Forestry, Food Science Students Win Scholarship Awards

Contact: Nick Houtman, Dept. of Public Affairs, 207-581-3777, houtman@maine.edu

ORONO– Two University of Maine graduate students, Kristi Crowe of Baton Rouge, Louisiana, and Keith Kanoti of Atkinson, Maine, have received awards for their research from the Maine Agricultural and Forest Experiment Station.
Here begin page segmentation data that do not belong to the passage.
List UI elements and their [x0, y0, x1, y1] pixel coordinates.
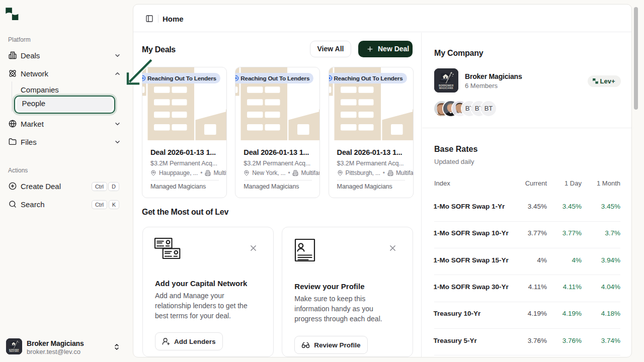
- svg-text:BORROWER: BORROWER: [439, 84, 454, 87]
- svg-text:MAGICIANS: MAGICIANS: [439, 87, 453, 89]
- svg-text:MAGICIANS: MAGICIANS: [9, 350, 19, 352]
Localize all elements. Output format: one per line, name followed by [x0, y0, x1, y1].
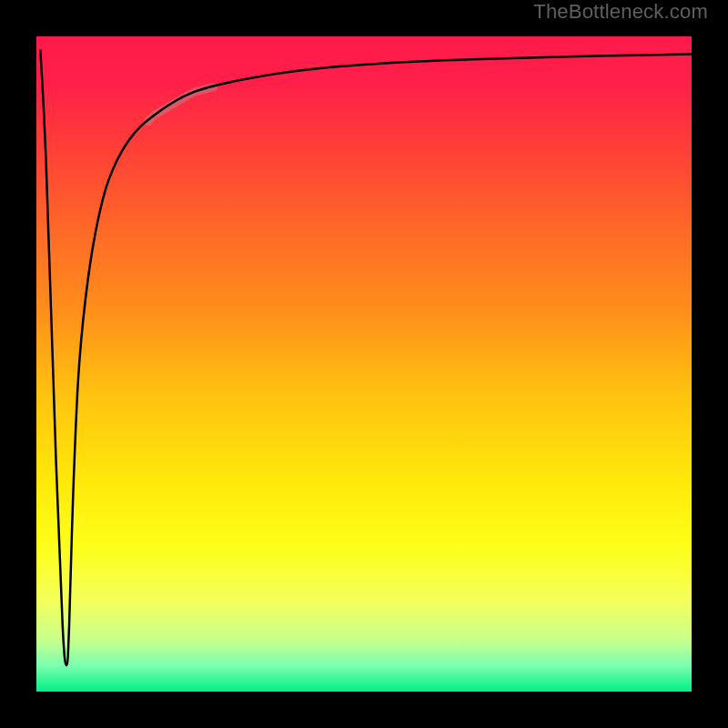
plot-frame	[18, 18, 710, 710]
curve-layer	[36, 36, 692, 692]
chart-stage: TheBottleneck.com	[0, 0, 728, 728]
bottleneck-curve	[40, 49, 692, 665]
highlight-segment	[147, 87, 213, 122]
plot-area	[36, 36, 692, 692]
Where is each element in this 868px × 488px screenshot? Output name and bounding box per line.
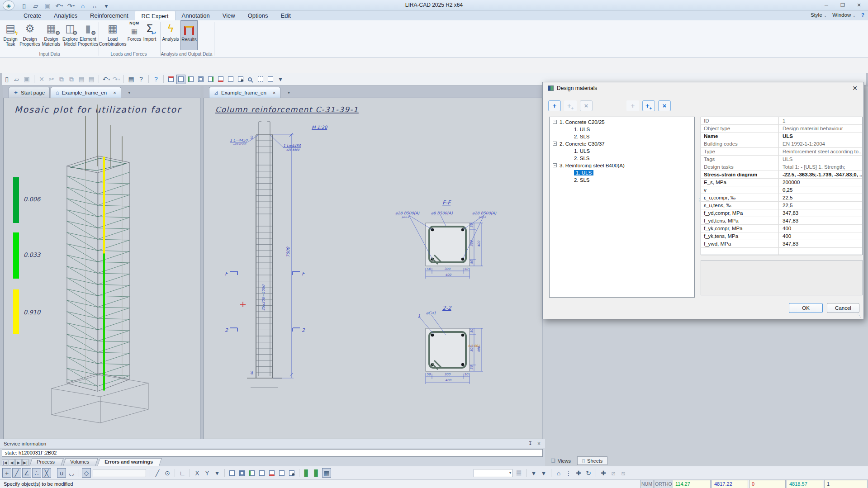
ribbon-tab-reinforcement[interactable]: Reinforcement (84, 11, 135, 20)
design-materials-button[interactable]: ▦⚙Design Materials (41, 20, 62, 50)
draw-order-icon[interactable]: ⧄ (609, 468, 618, 478)
view-refresh-icon[interactable] (266, 75, 275, 84)
results-button[interactable]: Results (180, 20, 198, 50)
open-folder-icon[interactable]: ▱ (12, 75, 21, 84)
tree-item-2-sls[interactable]: 2. SLS (550, 133, 694, 140)
property-row-f-yd-tens-mpa[interactable]: f_yd,tens, MPa347,83 (701, 217, 862, 225)
prev-page-icon[interactable]: ◀ (9, 459, 15, 466)
cut-icon[interactable]: ✂ (47, 75, 56, 84)
coordinate-field[interactable]: 114.27 (673, 480, 711, 488)
service-tab-process[interactable]: Process (29, 458, 63, 466)
zoom-fragment-icon[interactable] (246, 75, 255, 84)
undo-icon[interactable]: ↶▾ (102, 75, 111, 84)
ribbon-tab-create[interactable]: Create (17, 11, 47, 20)
view-new-window-icon[interactable] (166, 75, 175, 84)
view-brackets-icon[interactable] (256, 75, 265, 84)
mosaic-plot-pane[interactable]: Mosaic plot for utilization factor 0.006… (3, 98, 200, 439)
view-pointer-icon[interactable] (236, 75, 245, 84)
property-row-building-codes[interactable]: Building codesEN 1992-1-1:2004 (701, 140, 862, 148)
property-row-f-ywd-mpa[interactable]: f_ywd, MPa347,83 (701, 240, 862, 248)
coordinate-field[interactable]: 4818.57 (787, 480, 823, 488)
delete-icon[interactable]: ✕ (37, 75, 46, 84)
property-row-e-s-mpa[interactable]: E_s, MPa200000 (701, 179, 862, 186)
property-row-type[interactable]: TypeReinforcement steel according to... (701, 148, 862, 156)
copy-behaviour-button[interactable]: ++ (642, 100, 655, 111)
save-icon[interactable]: ▣ (22, 75, 31, 84)
scale-combo[interactable]: ▾ (474, 469, 512, 477)
copy-material-button[interactable]: ++ (564, 100, 577, 111)
new-file-icon[interactable]: ▯ (2, 75, 11, 84)
first-page-icon[interactable]: |◀ (2, 459, 8, 466)
design-task-button[interactable]: ▤ϟDesign Task (2, 20, 19, 50)
property-row-id[interactable]: ID1 (701, 117, 862, 125)
display-box-7-icon[interactable] (287, 468, 296, 478)
filter-selection-icon[interactable]: ▼ (529, 468, 538, 478)
view-frame-icon[interactable] (196, 75, 205, 84)
workplane-icon[interactable]: ◇ (82, 468, 91, 478)
snap-line-icon[interactable]: ╱ (12, 468, 21, 478)
close-button[interactable]: ✕ (851, 0, 867, 10)
maximize-button[interactable]: ❐ (835, 0, 851, 10)
coordinate-field[interactable]: 0 (749, 480, 786, 488)
list-icon[interactable]: ☰ (514, 468, 523, 478)
tab-list-dropdown-icon[interactable]: ▾ (288, 90, 290, 95)
property-row-f-yd-compr-mpa[interactable]: f_yd,compr, MPa347,83 (701, 209, 862, 217)
collapse-icon[interactable]: − (553, 163, 557, 167)
circle-icon[interactable]: ⊙ (163, 468, 172, 478)
element-properties-button[interactable]: ▮⚙Element Properties (79, 20, 97, 50)
add-material-button[interactable]: + (548, 100, 561, 111)
window-menu[interactable]: Window ⌄ (832, 12, 856, 18)
view-red-bottom-icon[interactable] (216, 75, 225, 84)
properties-table[interactable]: ID1Object typeDesign material behaviourN… (701, 117, 863, 255)
add-behaviour-button[interactable]: + (626, 100, 639, 111)
service-tab-errors-and-warnings[interactable]: Errors and warnings (97, 458, 162, 466)
property-row-design-tasks[interactable]: Design tasksTotal 1: - [ULS] 1. Strength… (701, 163, 862, 171)
document-tab-start-page[interactable]: ✦Start page (9, 87, 50, 98)
analysis-button[interactable]: ϟAnalysis (161, 20, 180, 50)
property-row-tags[interactable]: TagsULS (701, 156, 862, 163)
tree-item-2-sls[interactable]: 2. SLS (550, 176, 694, 184)
copy-icon[interactable]: ⧉ (57, 75, 66, 84)
import-button[interactable]: Σ↩Import (142, 20, 157, 50)
tree-item-3-reinforcing-steel-b400-a[interactable]: −3. Reinforcing steel B400(A) (550, 162, 694, 169)
more-dots-icon[interactable]: ⋮ (564, 468, 573, 478)
dialog-title-bar[interactable]: Design materials ✕ (543, 82, 863, 94)
redo-icon[interactable]: ↷▾ (112, 75, 121, 84)
copy-properties-icon[interactable]: ⧉ (67, 75, 76, 84)
book-green-icon[interactable]: ▊ (302, 468, 311, 478)
next-page-icon[interactable]: ▶ (15, 459, 22, 466)
pin-icon[interactable]: ↧ (528, 441, 532, 446)
tree-item-1-uls[interactable]: 1. ULS (550, 147, 694, 155)
tree-item-1-uls[interactable]: 1. ULS (550, 126, 694, 133)
close-tab-icon[interactable]: × (273, 90, 275, 95)
table-grid-icon[interactable]: ▦ (322, 468, 331, 478)
whats-this-icon[interactable]: ? (137, 75, 146, 84)
ribbon-tab-annotation[interactable]: Annotation (175, 11, 216, 20)
delete-material-button[interactable]: × (580, 100, 593, 111)
tree-item-2-concrete-c30-37[interactable]: −2. Concrete C30/37 (550, 140, 694, 147)
print-icon[interactable]: ▤ (127, 75, 136, 84)
help-icon[interactable]: ? (152, 75, 161, 84)
design-materials-dialog[interactable]: Design materials ✕ −1. Concrete C20/251.… (542, 82, 864, 319)
tab-views[interactable]: ❏Views (546, 457, 575, 464)
ribbon-tab-edit[interactable]: Edit (275, 11, 297, 20)
minimize-button[interactable]: ─ (818, 0, 835, 10)
ucs-more-icon[interactable]: ▾ (213, 468, 222, 478)
collapse-icon[interactable]: − (553, 120, 557, 124)
coordinate-field[interactable]: 4817.22 (711, 480, 748, 488)
display-box-6-icon[interactable] (277, 468, 286, 478)
unlock-icon[interactable]: ◡ (67, 468, 76, 478)
paste-icon[interactable]: ▤ (77, 75, 86, 84)
apply-home-icon[interactable]: ⌂ (554, 468, 563, 478)
toggle-num[interactable]: NUM (640, 480, 654, 488)
load-combinations-button[interactable]: ▦Load Combinations (99, 20, 127, 50)
tree-item-2-sls[interactable]: 2. SLS (550, 155, 694, 162)
display-box-5-icon[interactable] (267, 468, 276, 478)
tab-sheets[interactable]: ▯Sheets (577, 456, 607, 465)
materials-tree[interactable]: −1. Concrete C20/251. ULS2. SLS−2. Concr… (549, 117, 695, 298)
draw-order-2-icon[interactable]: ⧅ (619, 468, 628, 478)
close-tab-icon[interactable]: × (113, 90, 116, 95)
property-row-f-yk-compr-mpa[interactable]: f_yk,compr, MPa400 (701, 225, 862, 232)
book-green-2-icon[interactable]: ▊ (312, 468, 321, 478)
line-icon[interactable]: ╱ (153, 468, 162, 478)
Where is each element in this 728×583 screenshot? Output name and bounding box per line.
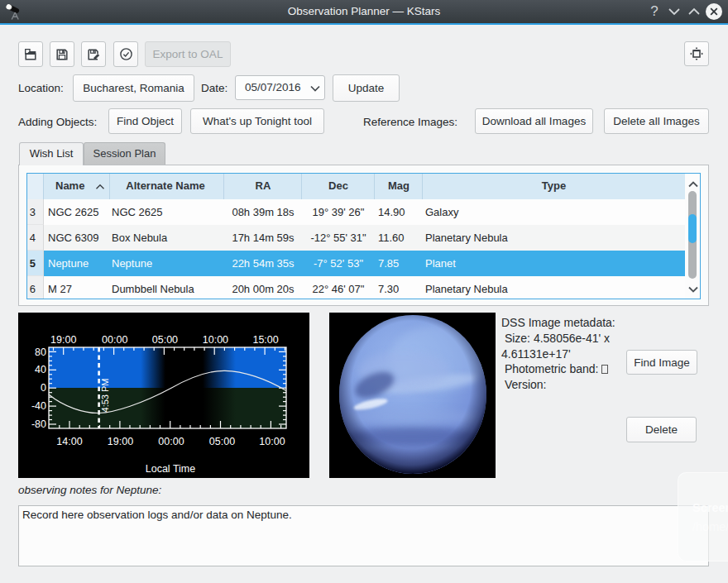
svg-text:05:00: 05:00 (152, 334, 178, 346)
svg-text:-80: -80 (31, 418, 46, 430)
svg-text:80: 80 (35, 346, 46, 358)
svg-text:Local Time: Local Time (146, 463, 195, 475)
svg-text:-40: -40 (31, 400, 46, 412)
svg-text:4:53 PM: 4:53 PM (100, 379, 110, 413)
svg-text:00:00: 00:00 (102, 334, 127, 346)
svg-text:0: 0 (41, 382, 46, 394)
svg-text:19:00: 19:00 (50, 334, 76, 346)
svg-text:00:00: 00:00 (158, 436, 184, 447)
svg-text:15:00: 15:00 (252, 334, 278, 346)
svg-text:19:00: 19:00 (108, 436, 133, 447)
svg-text:10:00: 10:00 (259, 436, 285, 447)
svg-text:05:00: 05:00 (209, 436, 235, 447)
svg-text:10:00: 10:00 (203, 334, 228, 346)
svg-text:14:00: 14:00 (56, 436, 82, 447)
svg-text:40: 40 (35, 364, 46, 375)
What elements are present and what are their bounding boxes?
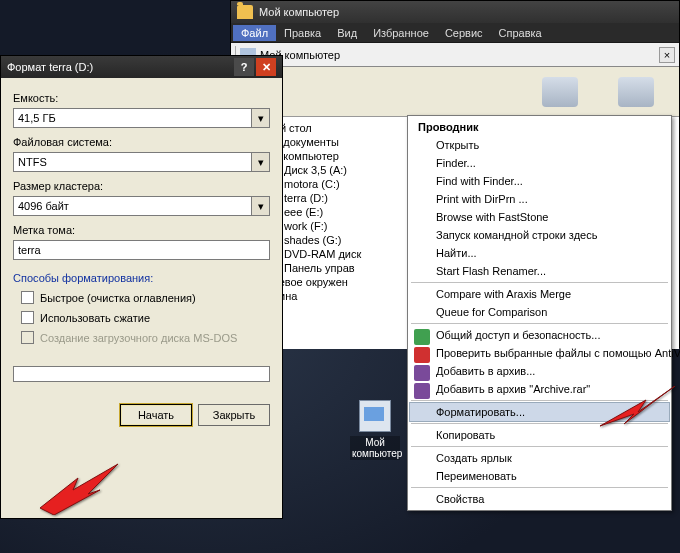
chevron-down-icon[interactable]: ▾ <box>252 196 270 216</box>
desktop-icon-mycomputer[interactable]: Мой компьютер <box>350 400 400 460</box>
context-item-label: Свойства <box>436 493 484 505</box>
context-item[interactable]: Start Flash Renamer... <box>410 262 669 280</box>
context-item[interactable]: Запуск командной строки здесь <box>410 226 669 244</box>
context-item-label: Finder... <box>436 157 476 169</box>
cluster-input[interactable] <box>13 196 252 216</box>
volume-input[interactable] <box>13 240 270 260</box>
fs-label: Файловая система: <box>13 136 270 148</box>
svg-marker-1 <box>600 386 675 426</box>
context-item-label: Общий доступ и безопасность... <box>436 329 600 341</box>
tree-item-label: shades (G:) <box>284 234 341 246</box>
fs-input[interactable] <box>13 152 252 172</box>
panel-close-button[interactable]: × <box>659 47 675 63</box>
menu-edit[interactable]: Правка <box>276 25 329 41</box>
context-item-label: Найти... <box>436 247 477 259</box>
menu-view[interactable]: Вид <box>329 25 365 41</box>
cluster-label: Размер кластера: <box>13 180 270 192</box>
printer-icon[interactable] <box>542 77 578 107</box>
context-item[interactable]: Print with DirPrn ... <box>410 190 669 208</box>
menu-separator <box>411 323 668 324</box>
chevron-down-icon[interactable]: ▾ <box>252 152 270 172</box>
close-button[interactable]: Закрыть <box>198 404 270 426</box>
context-item-label: Копировать <box>436 429 495 441</box>
context-item[interactable]: Переименовать <box>410 467 669 485</box>
rar-icon <box>414 383 430 399</box>
tree-item-label: DVD-RAM диск <box>284 248 361 260</box>
context-item[interactable]: Find with Finder... <box>410 172 669 190</box>
cluster-combo[interactable]: ▾ <box>13 196 270 216</box>
progress-bar <box>13 366 270 382</box>
tree-item-label: motora (C:) <box>284 178 340 190</box>
checkbox-quick[interactable]: Быстрое (очистка оглавления) <box>21 291 270 304</box>
explorer-title: Мой компьютер <box>259 6 339 18</box>
format-titlebar[interactable]: Формат terra (D:) ? ✕ <box>1 56 282 78</box>
context-item[interactable]: Finder... <box>410 154 669 172</box>
context-item-label: Запуск командной строки здесь <box>436 229 597 241</box>
annotation-arrow <box>40 460 120 517</box>
context-item-label: Start Flash Renamer... <box>436 265 546 277</box>
shield-icon <box>414 329 430 345</box>
checkbox-msdos: Создание загрузочного диска MS-DOS <box>21 331 270 344</box>
context-item[interactable]: Compare with Araxis Merge <box>410 285 669 303</box>
menu-help[interactable]: Справка <box>491 25 550 41</box>
context-item-label: Переименовать <box>436 470 517 482</box>
context-menu-header: Проводник <box>410 118 669 136</box>
menu-tools[interactable]: Сервис <box>437 25 491 41</box>
close-button[interactable]: ✕ <box>256 58 276 76</box>
context-item-label: Открыть <box>436 139 479 151</box>
context-item-label: Форматировать... <box>436 406 525 418</box>
computer-icon <box>359 400 391 432</box>
checkbox-icon <box>21 291 34 304</box>
menubar: Файл Правка Вид Избранное Сервис Справка <box>231 23 679 43</box>
context-item-label: Создать ярлык <box>436 452 512 464</box>
context-item[interactable]: Найти... <box>410 244 669 262</box>
context-item-label: Добавить в архив "Archive.rar" <box>436 383 590 395</box>
context-item-label: Compare with Araxis Merge <box>436 288 571 300</box>
desktop-icon-label: Мой компьютер <box>350 436 400 460</box>
context-item[interactable]: Создать ярлык <box>410 449 669 467</box>
menu-separator <box>411 282 668 283</box>
checkbox-icon <box>21 311 34 324</box>
context-item[interactable]: Browse with FastStone <box>410 208 669 226</box>
context-item-label: Print with DirPrn ... <box>436 193 528 205</box>
context-item[interactable]: Общий доступ и безопасность... <box>410 326 669 344</box>
context-item[interactable]: Открыть <box>410 136 669 154</box>
capacity-input[interactable] <box>13 108 252 128</box>
capacity-label: Емкость: <box>13 92 270 104</box>
context-menu: Проводник ОткрытьFinder...Find with Find… <box>407 115 672 511</box>
context-item-label: Проверить выбранные файлы с помощью Anti… <box>436 347 680 359</box>
menu-separator <box>411 487 668 488</box>
tree-item-label: Панель управ <box>284 262 355 274</box>
tree-item-label: Диск 3,5 (A:) <box>284 164 347 176</box>
format-dialog: Формат terra (D:) ? ✕ Емкость: ▾ Файлова… <box>0 55 283 519</box>
checkbox-compress[interactable]: Использовать сжатие <box>21 311 270 324</box>
capacity-combo[interactable]: ▾ <box>13 108 270 128</box>
tree-item-label: terra (D:) <box>284 192 328 204</box>
context-item[interactable]: Проверить выбранные файлы с помощью Anti… <box>410 344 669 362</box>
explorer-titlebar[interactable]: Мой компьютер <box>231 1 679 23</box>
menu-favorites[interactable]: Избранное <box>365 25 437 41</box>
volume-label: Метка тома: <box>13 224 270 236</box>
fs-combo[interactable]: ▾ <box>13 152 270 172</box>
start-button[interactable]: Начать <box>120 404 192 426</box>
address-bar: Мой компьютер × <box>231 43 679 67</box>
checkbox-icon <box>21 331 34 344</box>
context-item[interactable]: Свойства <box>410 490 669 508</box>
context-item-label: Добавить в архив... <box>436 365 535 377</box>
folder-icon <box>237 5 253 19</box>
menu-separator <box>411 446 668 447</box>
tree-item-label: eee (E:) <box>284 206 323 218</box>
format-title: Формат terra (D:) <box>7 61 232 73</box>
toolbar <box>231 67 679 117</box>
context-item[interactable]: Добавить в архив... <box>410 362 669 380</box>
device-icon[interactable] <box>618 77 654 107</box>
rar-icon <box>414 365 430 381</box>
chevron-down-icon[interactable]: ▾ <box>252 108 270 128</box>
context-item-label: Queue for Comparison <box>436 306 547 318</box>
menu-file[interactable]: Файл <box>233 25 276 41</box>
context-item[interactable]: Queue for Comparison <box>410 303 669 321</box>
context-item-label: Browse with FastStone <box>436 211 549 223</box>
tree-item-label: work (F:) <box>284 220 327 232</box>
svg-marker-0 <box>40 464 118 515</box>
help-button[interactable]: ? <box>234 58 254 76</box>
They both won the George F. Dow and Fred Griffee awards, and Crowe also won the Norris Charles Clements award.

The awards are given annually for dissertation research that is related to experiment station goals. Each award includes scholarship assistance to help pay tuition expenses.

Crowe, a Ph.D. student in the Dept. of Food Science and Human Nutrition is evaluating methods to protect the quality of wild blueberries after harvest. She has focused on microbes and chemical residues.

With financial support from the Maine Wild Blueberry Commission, she has measured the effectiveness of several post-harvest treatments including ultra-violet light (UV), hydrogen peroxide and combinations of hydrogen peroxide and UV. She found that a combination of dilute hydrogen peroxide solution and UV achieved the highest reductions in microbes. Her work also demonstrated that the treatment did not produce toxic pesticide by-products as a result of contact with phosmet residues on wild blueberries.

This work is beneficial to the Maine blueberry industry’s efforts to move away from the use of chlorine in post-harvest processing facilities.
After graduation, Crowe aims to work in a university specializing in post-harvest agricultural research and food safety. She also hopes to promote educational initiatives to inform the public about the effect of food and nutrition on health. She is currently working on legislative proposals with Maine State Senator Sean Faircloth.

Kanoti is a former USDA Forest Service employee and a master’s student in the Dept. of Forest Ecosystem Science. He is studying the influence of climate and growing conditions on seedling germination in laboratory and field studies. “With the possibility of a changing climate it will be important to predict how new temperature and precipitation patterns may influence the distributions of tree species in our forests,” he has written.

His goal is to understand influences on early growth of tree species such as balsam fir, red spruce, eastern white pine and white birch. After finishing his degree in May, he plans to remain in Atkinson and work in the forestry profession. “By remaining in the state and being an involved member of the community I hope to help to ensure that forestry remains a viable industry in the state of Maine,” he says.